I didn't want the reminder. I didn't want to think of Molly Seabright or her sister. This place was supposed to be my sanctuary, but I felt as if half a dozen unseen hands were grabbing at me, plucking at my clothes, pinching me. I tried to walk away from them, going across the damp lawn to the barn.
Sean's barn had been designed by the same architect who designed the main house and the guest house. Moorish arches created galleries down the sides. The roof was green tile, the ceiling teak. The light fixtures hanging down the center aisle had been taken out of an art deco-era hotel in Miami. Most humans don't have homes that cost what his stable cost.
It was a lovely space, a place I often came to at night to calm myself. There are few things as quieting and reassuring to me as horses browsing on their evening hay. Their lives are simple. They know they are safe. Their day is over and they trust the sun will rise the next morning.

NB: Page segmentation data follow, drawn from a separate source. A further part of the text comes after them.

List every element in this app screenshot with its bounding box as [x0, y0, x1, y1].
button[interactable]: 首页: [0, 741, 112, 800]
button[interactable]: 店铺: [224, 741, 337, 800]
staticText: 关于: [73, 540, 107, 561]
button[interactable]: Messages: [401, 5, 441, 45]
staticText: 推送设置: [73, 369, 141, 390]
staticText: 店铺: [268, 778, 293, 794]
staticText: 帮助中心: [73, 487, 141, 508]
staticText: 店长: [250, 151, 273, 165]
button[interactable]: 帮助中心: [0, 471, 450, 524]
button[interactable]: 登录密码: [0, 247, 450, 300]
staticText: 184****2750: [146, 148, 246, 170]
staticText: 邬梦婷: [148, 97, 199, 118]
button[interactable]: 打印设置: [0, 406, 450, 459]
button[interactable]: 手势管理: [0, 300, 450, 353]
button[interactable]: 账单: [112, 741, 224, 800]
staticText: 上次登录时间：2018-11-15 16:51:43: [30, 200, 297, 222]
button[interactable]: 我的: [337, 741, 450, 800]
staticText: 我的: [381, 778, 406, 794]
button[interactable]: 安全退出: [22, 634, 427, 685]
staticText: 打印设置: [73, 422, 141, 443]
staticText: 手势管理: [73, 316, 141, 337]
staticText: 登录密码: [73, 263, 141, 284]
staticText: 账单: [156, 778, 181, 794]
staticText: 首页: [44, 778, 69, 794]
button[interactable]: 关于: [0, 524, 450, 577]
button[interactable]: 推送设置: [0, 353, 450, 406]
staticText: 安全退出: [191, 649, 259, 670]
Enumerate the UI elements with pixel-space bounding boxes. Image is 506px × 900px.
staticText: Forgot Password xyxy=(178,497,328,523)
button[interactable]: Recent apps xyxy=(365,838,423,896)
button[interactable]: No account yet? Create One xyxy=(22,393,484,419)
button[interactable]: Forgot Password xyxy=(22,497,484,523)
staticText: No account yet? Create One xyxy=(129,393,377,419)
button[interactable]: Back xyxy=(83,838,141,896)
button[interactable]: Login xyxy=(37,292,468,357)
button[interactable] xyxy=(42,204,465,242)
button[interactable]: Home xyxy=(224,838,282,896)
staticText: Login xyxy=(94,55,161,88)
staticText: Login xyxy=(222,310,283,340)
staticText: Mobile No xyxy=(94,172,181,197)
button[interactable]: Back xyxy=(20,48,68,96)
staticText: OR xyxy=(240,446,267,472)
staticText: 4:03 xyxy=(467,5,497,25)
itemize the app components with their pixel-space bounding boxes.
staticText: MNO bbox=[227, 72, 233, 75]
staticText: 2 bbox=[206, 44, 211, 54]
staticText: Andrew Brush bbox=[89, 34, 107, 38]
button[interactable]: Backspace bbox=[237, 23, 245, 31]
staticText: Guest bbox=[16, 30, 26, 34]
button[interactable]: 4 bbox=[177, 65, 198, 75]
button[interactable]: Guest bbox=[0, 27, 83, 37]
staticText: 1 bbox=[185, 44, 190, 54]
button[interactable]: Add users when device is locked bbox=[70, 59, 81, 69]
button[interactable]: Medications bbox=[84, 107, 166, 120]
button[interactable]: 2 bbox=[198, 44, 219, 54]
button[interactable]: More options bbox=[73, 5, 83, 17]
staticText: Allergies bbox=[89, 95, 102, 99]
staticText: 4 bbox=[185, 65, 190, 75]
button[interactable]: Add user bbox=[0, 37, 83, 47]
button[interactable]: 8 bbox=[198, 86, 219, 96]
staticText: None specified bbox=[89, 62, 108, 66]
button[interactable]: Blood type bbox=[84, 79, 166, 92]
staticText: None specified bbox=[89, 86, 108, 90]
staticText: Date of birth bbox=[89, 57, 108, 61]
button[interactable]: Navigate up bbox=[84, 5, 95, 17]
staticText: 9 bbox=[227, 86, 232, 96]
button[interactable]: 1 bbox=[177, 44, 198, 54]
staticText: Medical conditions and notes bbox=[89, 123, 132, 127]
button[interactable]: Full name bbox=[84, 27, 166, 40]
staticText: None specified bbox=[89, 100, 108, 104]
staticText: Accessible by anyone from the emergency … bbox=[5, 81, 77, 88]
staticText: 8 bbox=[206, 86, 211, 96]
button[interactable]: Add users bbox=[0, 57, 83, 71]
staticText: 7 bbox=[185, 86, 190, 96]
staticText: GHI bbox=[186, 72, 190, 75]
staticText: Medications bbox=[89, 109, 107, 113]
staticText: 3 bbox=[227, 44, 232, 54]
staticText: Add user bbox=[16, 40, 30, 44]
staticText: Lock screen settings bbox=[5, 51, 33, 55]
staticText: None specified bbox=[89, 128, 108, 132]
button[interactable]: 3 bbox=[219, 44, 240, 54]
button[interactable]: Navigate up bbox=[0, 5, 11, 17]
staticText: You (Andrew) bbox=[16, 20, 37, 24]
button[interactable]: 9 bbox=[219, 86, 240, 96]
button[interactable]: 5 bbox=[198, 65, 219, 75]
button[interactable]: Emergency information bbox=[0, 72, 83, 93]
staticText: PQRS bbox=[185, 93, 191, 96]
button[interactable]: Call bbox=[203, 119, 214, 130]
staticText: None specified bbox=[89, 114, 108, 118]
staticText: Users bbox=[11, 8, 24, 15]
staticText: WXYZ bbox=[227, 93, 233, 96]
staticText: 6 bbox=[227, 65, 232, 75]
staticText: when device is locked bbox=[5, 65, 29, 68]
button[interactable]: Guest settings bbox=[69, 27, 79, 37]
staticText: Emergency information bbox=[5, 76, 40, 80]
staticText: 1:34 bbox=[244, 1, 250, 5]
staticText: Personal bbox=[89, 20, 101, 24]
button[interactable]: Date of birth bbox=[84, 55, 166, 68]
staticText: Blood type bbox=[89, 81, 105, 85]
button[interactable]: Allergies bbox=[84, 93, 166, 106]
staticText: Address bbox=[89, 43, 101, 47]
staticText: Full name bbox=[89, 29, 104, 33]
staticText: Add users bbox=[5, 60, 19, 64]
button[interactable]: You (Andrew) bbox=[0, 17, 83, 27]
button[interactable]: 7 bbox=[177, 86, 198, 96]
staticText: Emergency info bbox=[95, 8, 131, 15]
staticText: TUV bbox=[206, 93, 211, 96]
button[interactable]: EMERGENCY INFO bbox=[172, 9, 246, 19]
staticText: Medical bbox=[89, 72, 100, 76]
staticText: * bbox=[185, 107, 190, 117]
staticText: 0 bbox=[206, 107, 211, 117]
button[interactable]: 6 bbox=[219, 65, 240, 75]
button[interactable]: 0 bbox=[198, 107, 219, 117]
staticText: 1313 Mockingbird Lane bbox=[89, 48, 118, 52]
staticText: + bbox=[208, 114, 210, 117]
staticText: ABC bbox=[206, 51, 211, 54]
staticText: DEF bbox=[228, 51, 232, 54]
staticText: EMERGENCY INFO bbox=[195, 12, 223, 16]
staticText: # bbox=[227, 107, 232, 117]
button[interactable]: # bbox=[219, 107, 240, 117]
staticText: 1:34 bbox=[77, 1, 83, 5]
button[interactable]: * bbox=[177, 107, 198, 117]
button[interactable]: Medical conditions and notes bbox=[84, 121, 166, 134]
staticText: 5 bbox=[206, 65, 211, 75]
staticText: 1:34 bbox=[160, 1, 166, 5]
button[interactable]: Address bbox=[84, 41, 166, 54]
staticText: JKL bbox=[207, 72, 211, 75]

They trust their keepers absolutely. They are utterly vulnerable.
Oliver abandoned his food and came to put his head out over his stall door to nuzzle my cheek. He caught the collar of my old denim shirt between his teeth and seemed to smile, pleased with his mischief. I hugged his big head and breathed in the scent of him. When I stepped back, extricating my collar, he looked at me with eyes as kind and innocent as a small child's.
I might have cried had I been physically able to do so. I am not.
I went back to the guest house, glancing in again at Sean's dinner party as I passed. Everyone looked to be having a grand time, smiling, laughing, bathed in golden light. I wondered what I would see if I were to walk past Molly Seabright's house. Her mother and stepfather talking around her, preoccupied with the details of their mundane lives; Molly isolated from them by her keen intelligence and her worry for her sister, wondering where to turn next.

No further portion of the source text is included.